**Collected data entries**
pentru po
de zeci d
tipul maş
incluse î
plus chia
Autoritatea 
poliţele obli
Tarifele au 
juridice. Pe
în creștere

...

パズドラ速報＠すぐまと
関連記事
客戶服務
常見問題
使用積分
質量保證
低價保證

---

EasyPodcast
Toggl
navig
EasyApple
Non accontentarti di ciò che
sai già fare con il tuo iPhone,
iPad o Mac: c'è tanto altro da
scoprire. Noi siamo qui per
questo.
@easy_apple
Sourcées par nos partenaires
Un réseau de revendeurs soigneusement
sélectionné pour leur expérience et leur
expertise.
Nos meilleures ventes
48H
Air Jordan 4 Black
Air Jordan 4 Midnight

**Instructions for the task**
There is a run of lines above from the one with "Autoritatea" to the one with "în creștere"; print exactly that run, both ends included, and nothing else.

**Answer**
Autoritatea 
poliţele obli
Tarifele au 
juridice. Pe
în creștere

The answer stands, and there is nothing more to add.